Reopening old wounds. Michelle Williams‘ real-life tragedy with Heath Ledger inspired the movie Blood, but she decided she couldn’t play the leading lady in the Sundance Film Festival award winner.
Blood, directed by Bradley Rust Gray, follows Chloe (Carla Juri), a young widow who travels to Japan after her husband’s death. She reconnects with old friend, Toshi (Takashi Ueno), but she struggles with feeling like she’s falling in love again.
Gray explained that he is friends with Williams, 41, and the film was inspired by her experience coping with grief after Ledger’s death. The two started dating in 2004 after playing husband and wife in Brokeback Mountain. The costars welcomed daughter Matilda, now 16, the following year.
Ledger and Williams split in 2007, just months before Ledger died of an accidental overdose in January 2008. He was 28 years old.
While at Sundance, where Blood debuted earlier this month, Bradley explained that he started developing the script with Williams as his collaborator, and the idea was that she’d play the grieving widow.
“We both shared this weight, of death, and the feeling that you always carry that weight when somebody close to you dies,” Bradley shared via Entertainment Weekly. “When we were getting ready to shoot the film, she realized it was all a little too close for her still, and she politely bowed out.”
Williams — who married Hamilton director Thomas Kail in March 2020 and welcomed her second child the following June — has openly talked about the grieving process and how Ledger’s passing changed her life.
“Now, my life, our life, has a kind of repaired itself. [Ledger’s death has] changed how I see the world and how I interact on a daily basis,” she told Vogue in September 2011. “It’s changed the parent I am. It’s changed the friend I am. It’s changed the kind of work that I really want to do. It’s become the lens through which I see life — that it’s all impermanent.”
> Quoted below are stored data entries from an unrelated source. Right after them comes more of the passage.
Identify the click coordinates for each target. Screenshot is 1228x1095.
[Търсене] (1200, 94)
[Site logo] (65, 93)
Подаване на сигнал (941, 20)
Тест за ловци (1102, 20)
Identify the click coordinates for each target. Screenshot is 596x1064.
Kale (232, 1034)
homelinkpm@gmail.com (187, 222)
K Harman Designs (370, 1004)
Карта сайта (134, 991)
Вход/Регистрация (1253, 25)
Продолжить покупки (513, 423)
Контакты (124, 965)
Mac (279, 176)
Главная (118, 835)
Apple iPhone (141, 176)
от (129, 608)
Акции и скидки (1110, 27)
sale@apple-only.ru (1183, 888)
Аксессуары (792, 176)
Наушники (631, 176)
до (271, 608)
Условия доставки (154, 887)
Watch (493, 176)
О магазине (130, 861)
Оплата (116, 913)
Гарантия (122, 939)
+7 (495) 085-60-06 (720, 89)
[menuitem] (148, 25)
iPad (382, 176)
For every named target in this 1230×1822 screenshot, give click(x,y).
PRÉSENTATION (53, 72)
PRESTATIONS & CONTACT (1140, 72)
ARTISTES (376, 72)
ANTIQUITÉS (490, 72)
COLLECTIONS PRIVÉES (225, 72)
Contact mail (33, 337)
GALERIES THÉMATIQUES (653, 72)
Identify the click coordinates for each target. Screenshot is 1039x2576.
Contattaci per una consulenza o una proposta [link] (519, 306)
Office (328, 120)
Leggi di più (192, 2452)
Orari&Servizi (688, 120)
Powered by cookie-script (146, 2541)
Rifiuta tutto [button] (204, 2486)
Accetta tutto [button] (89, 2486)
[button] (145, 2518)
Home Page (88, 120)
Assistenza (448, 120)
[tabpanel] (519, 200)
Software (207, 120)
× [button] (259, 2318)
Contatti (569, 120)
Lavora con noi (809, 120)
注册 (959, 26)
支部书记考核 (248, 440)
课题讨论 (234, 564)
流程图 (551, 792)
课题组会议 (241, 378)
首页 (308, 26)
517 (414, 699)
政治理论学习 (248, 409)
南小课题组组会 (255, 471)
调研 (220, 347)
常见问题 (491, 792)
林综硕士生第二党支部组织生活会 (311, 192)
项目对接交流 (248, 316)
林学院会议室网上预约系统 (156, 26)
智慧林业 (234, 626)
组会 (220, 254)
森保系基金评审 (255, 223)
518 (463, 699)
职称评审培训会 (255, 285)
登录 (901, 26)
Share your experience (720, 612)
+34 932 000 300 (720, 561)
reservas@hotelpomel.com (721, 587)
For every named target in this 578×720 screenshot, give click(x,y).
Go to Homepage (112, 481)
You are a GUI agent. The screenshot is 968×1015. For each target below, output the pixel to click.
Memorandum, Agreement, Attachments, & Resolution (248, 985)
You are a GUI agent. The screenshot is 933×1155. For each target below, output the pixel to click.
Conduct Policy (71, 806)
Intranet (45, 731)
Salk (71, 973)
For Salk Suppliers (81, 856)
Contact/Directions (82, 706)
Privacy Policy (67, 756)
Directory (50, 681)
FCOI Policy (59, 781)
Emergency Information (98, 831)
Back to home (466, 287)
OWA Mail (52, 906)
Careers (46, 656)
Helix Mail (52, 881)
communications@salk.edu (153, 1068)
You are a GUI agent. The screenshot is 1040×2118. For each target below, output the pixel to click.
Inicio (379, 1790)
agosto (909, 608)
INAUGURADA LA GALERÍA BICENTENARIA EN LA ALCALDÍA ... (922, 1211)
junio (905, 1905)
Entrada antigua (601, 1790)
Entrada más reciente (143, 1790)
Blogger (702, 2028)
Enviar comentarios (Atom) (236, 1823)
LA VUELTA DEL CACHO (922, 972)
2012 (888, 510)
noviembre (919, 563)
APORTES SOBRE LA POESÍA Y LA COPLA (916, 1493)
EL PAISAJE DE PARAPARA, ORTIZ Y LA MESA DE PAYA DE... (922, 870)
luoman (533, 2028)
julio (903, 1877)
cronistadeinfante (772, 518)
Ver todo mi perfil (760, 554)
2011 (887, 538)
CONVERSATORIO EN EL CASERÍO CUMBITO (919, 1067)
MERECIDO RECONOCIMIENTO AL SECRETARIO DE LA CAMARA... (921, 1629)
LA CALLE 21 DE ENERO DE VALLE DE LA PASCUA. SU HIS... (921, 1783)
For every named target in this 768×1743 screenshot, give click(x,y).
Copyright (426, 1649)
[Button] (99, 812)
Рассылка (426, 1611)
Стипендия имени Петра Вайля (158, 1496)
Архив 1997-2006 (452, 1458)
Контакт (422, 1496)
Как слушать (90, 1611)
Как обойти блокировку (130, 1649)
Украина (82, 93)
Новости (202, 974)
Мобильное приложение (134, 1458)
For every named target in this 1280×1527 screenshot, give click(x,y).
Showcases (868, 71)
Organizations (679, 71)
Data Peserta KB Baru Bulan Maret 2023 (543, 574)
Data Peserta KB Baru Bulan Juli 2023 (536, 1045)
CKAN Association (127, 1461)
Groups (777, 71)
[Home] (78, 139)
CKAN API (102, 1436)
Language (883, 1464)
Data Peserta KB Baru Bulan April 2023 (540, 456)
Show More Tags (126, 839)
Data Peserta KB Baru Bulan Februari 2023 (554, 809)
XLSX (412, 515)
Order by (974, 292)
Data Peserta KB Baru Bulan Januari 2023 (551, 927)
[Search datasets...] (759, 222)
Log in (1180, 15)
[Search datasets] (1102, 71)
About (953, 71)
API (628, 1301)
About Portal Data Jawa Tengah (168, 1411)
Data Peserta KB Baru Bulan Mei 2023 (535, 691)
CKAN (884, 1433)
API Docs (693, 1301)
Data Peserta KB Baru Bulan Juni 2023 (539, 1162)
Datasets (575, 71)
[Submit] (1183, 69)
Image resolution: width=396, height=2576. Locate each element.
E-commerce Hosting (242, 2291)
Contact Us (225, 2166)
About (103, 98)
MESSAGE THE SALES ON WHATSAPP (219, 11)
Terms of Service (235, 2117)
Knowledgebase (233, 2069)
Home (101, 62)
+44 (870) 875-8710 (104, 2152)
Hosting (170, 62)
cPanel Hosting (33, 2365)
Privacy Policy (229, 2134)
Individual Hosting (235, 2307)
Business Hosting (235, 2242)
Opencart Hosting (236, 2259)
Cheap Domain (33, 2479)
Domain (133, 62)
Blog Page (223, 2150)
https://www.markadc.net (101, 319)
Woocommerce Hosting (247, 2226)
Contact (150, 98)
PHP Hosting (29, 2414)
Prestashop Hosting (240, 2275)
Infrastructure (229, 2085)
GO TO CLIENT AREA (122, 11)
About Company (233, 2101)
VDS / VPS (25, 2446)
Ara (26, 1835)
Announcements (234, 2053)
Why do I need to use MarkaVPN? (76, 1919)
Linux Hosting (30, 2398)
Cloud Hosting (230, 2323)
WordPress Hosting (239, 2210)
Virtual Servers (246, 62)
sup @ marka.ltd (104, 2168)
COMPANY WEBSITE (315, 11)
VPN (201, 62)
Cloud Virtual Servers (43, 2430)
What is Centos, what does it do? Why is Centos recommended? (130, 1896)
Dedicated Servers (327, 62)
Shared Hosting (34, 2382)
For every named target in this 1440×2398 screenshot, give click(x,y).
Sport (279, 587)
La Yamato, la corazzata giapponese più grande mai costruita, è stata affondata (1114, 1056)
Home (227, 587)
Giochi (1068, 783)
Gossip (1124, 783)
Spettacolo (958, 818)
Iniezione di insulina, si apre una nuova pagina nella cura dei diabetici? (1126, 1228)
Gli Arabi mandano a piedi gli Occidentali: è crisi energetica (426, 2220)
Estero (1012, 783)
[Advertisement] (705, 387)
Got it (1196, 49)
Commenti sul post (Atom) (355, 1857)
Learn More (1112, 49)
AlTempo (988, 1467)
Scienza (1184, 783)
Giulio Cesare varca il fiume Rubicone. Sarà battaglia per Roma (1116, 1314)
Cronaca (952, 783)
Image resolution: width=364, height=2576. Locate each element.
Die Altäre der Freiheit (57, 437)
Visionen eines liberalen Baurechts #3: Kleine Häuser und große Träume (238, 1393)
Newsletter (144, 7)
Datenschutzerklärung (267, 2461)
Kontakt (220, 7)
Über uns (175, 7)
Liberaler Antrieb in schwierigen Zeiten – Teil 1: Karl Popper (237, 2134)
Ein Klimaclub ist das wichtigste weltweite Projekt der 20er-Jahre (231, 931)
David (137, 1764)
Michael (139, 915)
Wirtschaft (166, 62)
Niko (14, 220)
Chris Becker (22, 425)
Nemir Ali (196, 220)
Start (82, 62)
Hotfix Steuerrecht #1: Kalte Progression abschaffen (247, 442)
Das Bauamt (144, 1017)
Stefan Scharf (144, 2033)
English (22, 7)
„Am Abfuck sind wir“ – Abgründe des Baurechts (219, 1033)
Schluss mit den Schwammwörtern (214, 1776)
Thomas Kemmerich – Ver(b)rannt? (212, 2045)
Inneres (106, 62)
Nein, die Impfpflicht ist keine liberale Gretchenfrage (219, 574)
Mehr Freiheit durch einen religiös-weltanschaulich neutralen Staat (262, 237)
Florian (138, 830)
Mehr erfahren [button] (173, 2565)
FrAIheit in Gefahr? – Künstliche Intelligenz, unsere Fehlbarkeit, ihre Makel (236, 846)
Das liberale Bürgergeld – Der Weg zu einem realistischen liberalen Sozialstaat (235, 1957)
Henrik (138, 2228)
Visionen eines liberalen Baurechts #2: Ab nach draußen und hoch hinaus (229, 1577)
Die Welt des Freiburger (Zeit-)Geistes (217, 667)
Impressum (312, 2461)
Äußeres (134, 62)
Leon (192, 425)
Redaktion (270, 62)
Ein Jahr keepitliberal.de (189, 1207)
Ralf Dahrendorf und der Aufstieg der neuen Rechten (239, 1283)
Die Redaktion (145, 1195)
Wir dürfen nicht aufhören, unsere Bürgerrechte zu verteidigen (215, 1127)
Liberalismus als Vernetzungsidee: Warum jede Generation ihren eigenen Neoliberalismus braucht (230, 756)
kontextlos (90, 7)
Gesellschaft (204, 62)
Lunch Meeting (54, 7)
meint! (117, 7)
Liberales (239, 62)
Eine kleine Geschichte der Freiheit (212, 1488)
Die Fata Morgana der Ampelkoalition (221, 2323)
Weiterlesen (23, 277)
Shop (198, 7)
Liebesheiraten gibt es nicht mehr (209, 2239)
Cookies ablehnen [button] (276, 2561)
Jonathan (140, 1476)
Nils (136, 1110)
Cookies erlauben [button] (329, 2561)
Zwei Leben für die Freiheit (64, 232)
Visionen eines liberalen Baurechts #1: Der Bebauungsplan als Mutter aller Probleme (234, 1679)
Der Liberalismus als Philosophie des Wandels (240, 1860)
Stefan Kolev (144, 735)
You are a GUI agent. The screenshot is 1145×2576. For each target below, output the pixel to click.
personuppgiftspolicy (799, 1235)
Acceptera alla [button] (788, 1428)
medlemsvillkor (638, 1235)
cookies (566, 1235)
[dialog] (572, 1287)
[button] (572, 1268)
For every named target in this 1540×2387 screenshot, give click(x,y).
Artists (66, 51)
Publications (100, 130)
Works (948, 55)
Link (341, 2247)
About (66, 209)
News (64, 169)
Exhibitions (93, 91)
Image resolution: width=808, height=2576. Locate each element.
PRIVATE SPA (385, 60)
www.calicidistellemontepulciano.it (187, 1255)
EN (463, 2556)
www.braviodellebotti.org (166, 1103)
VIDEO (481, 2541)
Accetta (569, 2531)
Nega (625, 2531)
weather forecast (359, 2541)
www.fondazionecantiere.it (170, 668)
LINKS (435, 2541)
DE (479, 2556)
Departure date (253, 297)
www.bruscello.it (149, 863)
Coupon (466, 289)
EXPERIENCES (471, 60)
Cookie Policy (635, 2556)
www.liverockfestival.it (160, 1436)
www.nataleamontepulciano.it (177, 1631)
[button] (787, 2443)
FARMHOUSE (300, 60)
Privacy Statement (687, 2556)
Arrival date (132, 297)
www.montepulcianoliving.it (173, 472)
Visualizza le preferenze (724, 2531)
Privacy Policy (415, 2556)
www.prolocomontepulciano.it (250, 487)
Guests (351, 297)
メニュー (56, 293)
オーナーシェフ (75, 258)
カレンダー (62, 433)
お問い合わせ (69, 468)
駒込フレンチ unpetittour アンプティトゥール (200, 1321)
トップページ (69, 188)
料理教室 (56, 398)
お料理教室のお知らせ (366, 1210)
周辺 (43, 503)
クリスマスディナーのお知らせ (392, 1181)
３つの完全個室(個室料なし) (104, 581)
Though she opted out of the film, Gray remains grateful to Williams, who came up with the title in a dream and helped him find the story he wanted to tell.
“It took me a long time to write the script because she’s such a transformative actress and after a while I thought, what we shared in common was the sense of loss, [which] she was going through that at that time of her life,” he told The Moveable Feast during the January festival. “But when it got closer, it was a little too close, and it was actually okay because it opened the film then to be a little bit more universal. It would’ve been really interesting to do a film with her about that, but, in a way, she was like a bridge. … In a way I think I wouldn’t have developed this story [without her].”
Blood won the U.S. Dramatic Special Jury Award for Uncompromising Artistic Vision at Sundance.